- The task -
Search each line below for the word "cách" and list those that contain it.

- Data section -
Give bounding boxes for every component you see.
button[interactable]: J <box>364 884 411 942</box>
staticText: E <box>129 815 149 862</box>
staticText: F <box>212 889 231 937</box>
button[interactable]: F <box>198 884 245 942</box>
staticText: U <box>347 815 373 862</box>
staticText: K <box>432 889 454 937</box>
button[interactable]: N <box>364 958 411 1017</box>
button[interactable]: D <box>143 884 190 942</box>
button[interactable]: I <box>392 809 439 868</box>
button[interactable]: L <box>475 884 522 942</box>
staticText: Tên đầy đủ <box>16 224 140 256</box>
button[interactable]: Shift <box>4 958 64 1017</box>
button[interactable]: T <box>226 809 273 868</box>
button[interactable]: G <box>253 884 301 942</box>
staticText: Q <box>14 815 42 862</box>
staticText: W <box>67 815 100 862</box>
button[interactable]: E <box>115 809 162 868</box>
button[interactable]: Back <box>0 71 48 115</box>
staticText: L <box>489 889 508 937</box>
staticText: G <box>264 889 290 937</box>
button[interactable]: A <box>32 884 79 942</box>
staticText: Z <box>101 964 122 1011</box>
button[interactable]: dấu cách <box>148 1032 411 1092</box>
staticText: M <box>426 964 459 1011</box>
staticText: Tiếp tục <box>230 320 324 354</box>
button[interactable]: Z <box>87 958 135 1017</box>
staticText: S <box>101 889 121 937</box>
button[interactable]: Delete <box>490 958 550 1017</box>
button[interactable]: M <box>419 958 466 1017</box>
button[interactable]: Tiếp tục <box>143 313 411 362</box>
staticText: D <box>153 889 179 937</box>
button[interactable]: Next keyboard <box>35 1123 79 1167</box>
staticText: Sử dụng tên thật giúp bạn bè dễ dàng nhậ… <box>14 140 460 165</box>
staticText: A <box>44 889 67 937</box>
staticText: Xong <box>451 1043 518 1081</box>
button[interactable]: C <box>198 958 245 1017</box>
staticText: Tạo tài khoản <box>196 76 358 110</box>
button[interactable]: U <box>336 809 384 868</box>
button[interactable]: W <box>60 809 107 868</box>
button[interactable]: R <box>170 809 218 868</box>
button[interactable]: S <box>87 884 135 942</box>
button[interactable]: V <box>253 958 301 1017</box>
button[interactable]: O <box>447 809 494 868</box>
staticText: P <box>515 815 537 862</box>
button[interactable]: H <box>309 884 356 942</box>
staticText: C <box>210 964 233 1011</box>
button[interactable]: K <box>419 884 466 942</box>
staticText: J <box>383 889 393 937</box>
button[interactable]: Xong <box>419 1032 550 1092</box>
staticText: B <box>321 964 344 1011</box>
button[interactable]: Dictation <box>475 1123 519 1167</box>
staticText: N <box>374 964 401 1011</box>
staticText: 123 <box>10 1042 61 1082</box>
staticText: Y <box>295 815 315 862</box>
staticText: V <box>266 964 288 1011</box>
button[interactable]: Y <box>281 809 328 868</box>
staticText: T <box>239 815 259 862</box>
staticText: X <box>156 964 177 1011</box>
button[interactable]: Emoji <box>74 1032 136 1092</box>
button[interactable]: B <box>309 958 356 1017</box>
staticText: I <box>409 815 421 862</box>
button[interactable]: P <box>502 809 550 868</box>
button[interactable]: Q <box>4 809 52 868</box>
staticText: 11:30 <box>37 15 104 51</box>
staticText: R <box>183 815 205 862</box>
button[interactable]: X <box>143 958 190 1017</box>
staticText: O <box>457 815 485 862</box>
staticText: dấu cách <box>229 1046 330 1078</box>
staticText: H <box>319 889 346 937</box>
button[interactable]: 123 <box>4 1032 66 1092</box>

- Response -
button[interactable]: dấu cách <box>148 1032 411 1092</box>
staticText: dấu cách <box>229 1046 330 1078</box>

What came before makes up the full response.